What you are asked to do:
Your answer should hold only the lines from the one containing "Careers (818, 1736)" through the last line below, copied exactly; pictures stay out.

(Stored records)
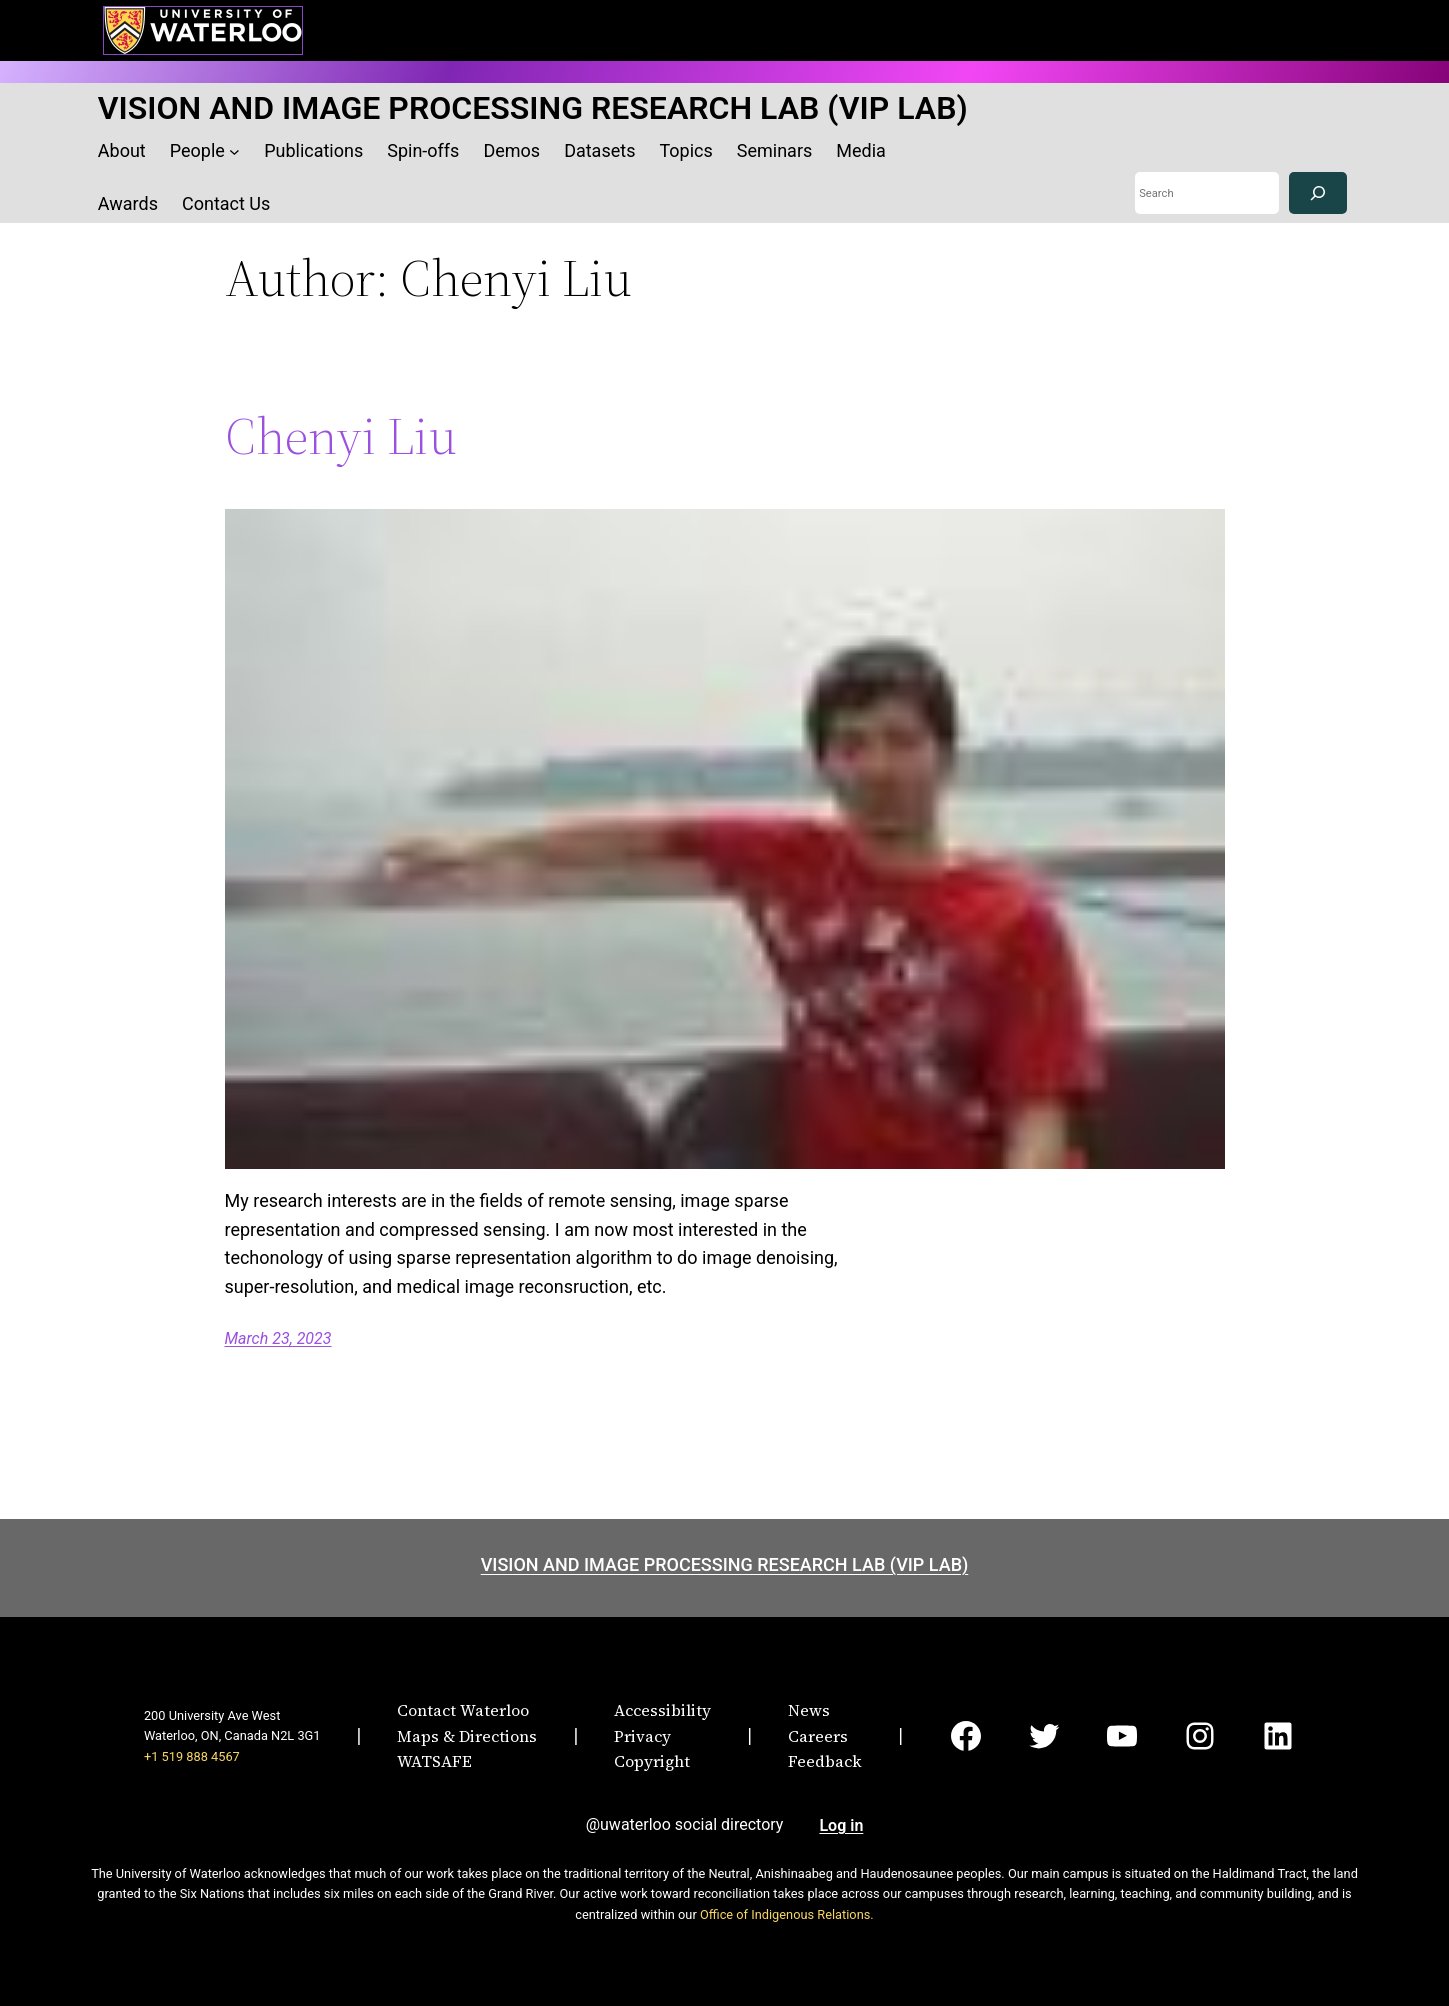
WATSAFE (434, 1761)
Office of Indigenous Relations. (787, 1914)
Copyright (652, 1761)
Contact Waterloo (463, 1710)
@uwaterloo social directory (685, 1824)
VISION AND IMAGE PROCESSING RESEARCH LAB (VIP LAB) (533, 108)
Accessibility (662, 1710)
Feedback (825, 1761)
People (197, 150)
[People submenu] (234, 151)
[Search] (1318, 193)
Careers (818, 1736)
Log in (841, 1825)
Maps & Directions (467, 1736)
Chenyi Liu (341, 436)
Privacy (642, 1736)
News (809, 1710)
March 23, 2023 (278, 1338)
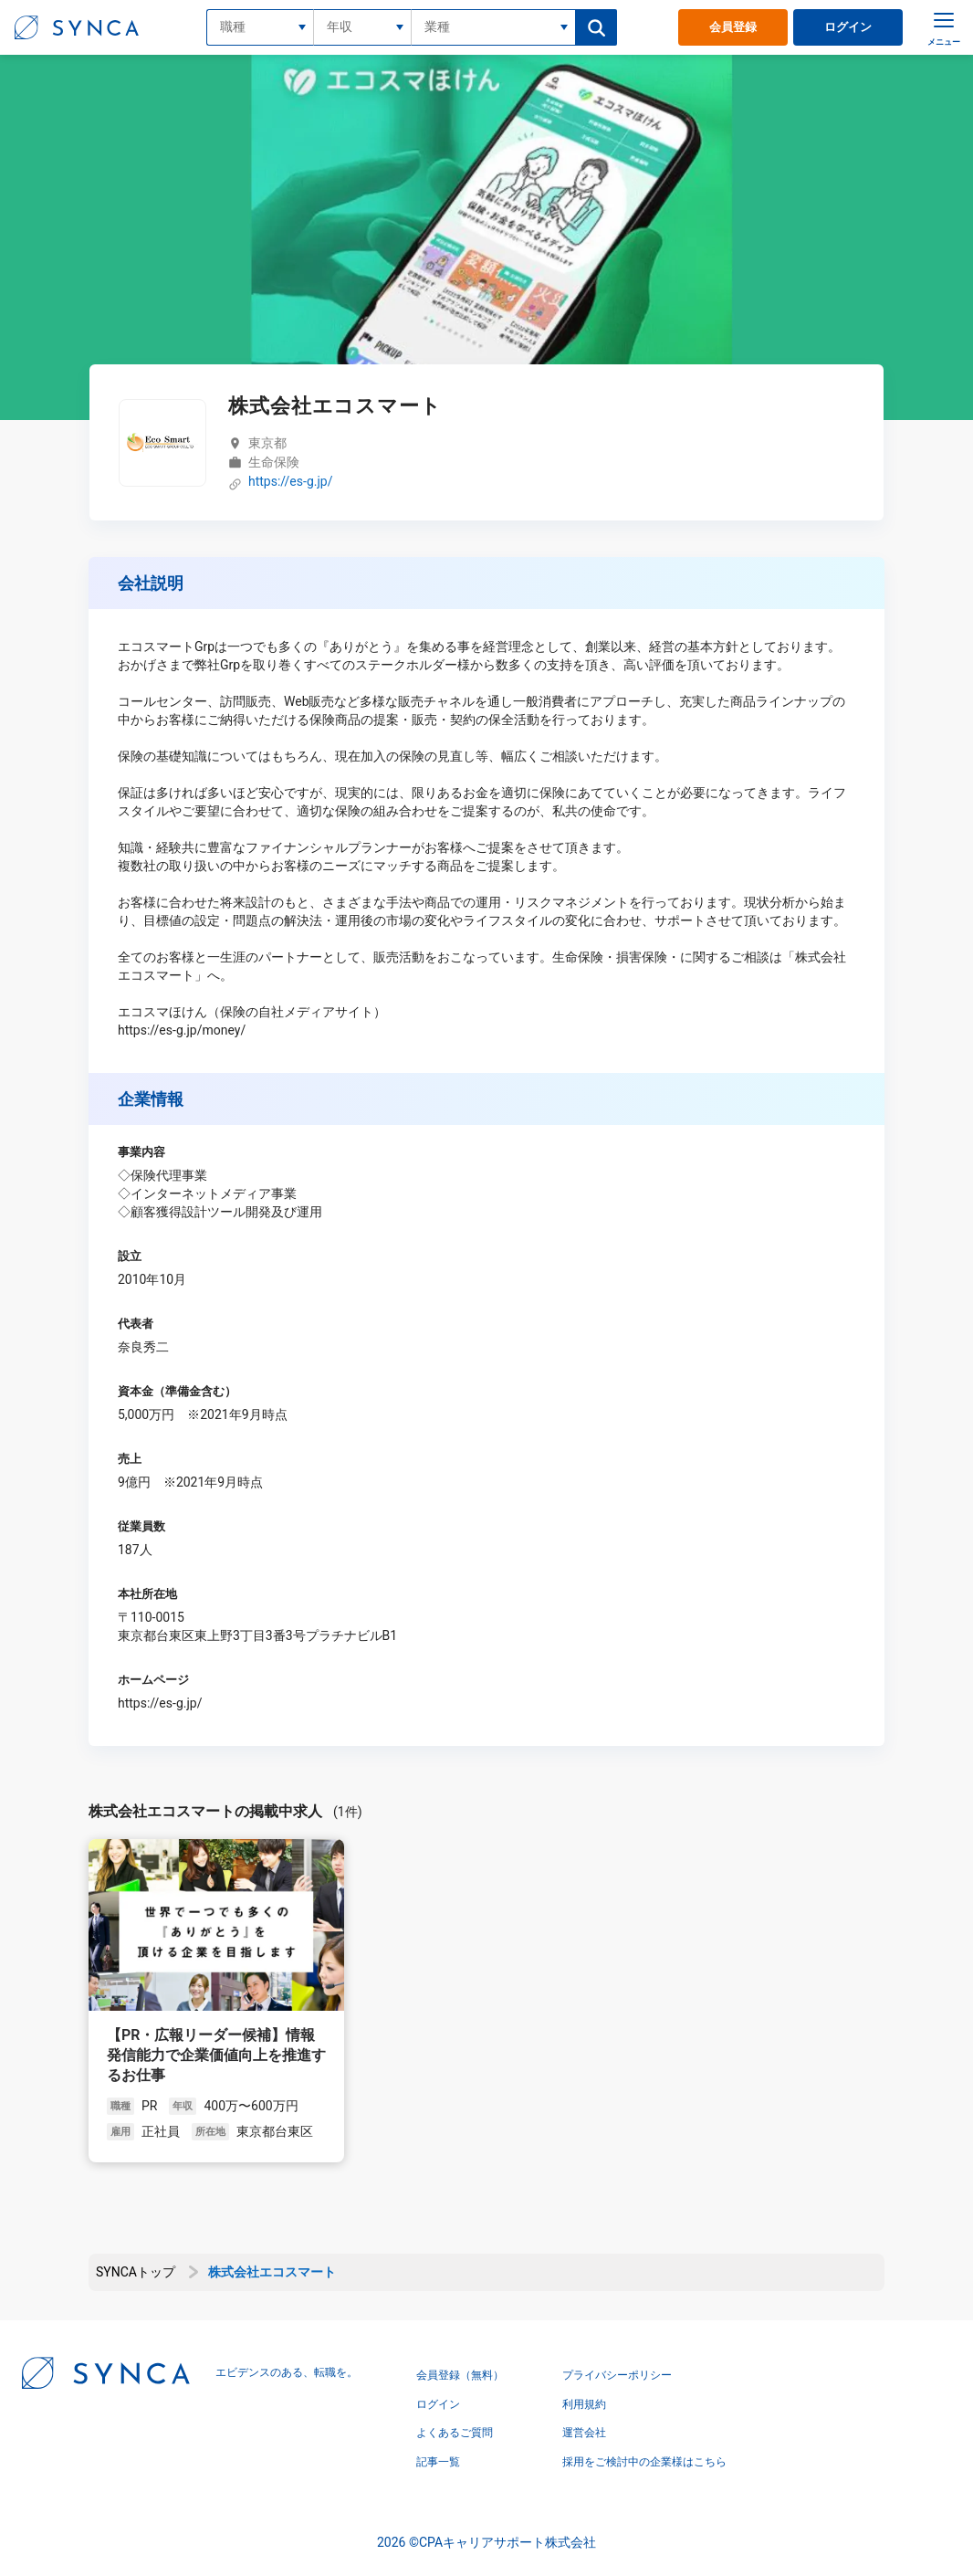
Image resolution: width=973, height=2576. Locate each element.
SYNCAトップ (135, 2272)
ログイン (848, 27)
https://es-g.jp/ (290, 482)
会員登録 (733, 27)
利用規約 (584, 2404)
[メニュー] (944, 27)
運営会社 (584, 2432)
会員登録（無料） (460, 2375)
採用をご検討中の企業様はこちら (644, 2461)
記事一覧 (438, 2461)
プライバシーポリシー (617, 2375)
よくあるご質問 (454, 2432)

Response to the exercise:
Careers (818, 1736)
Log in (841, 1825)
Maps & Directions (467, 1736)
Chenyi Liu (341, 436)
Privacy (642, 1736)
News (809, 1710)
March 23, 2023 (278, 1338)
Image resolution: width=973, height=2576. Locate each element.
SYNCAトップ (135, 2272)
ログイン (848, 27)
https://es-g.jp/ (290, 482)
会員登録 (733, 27)
利用規約 (584, 2404)
[メニュー] (944, 27)
運営会社 (584, 2432)
会員登録（無料） (460, 2375)
採用をご検討中の企業様はこちら (644, 2461)
記事一覧 (438, 2461)
プライバシーポリシー (617, 2375)
よくあるご質問 (454, 2432)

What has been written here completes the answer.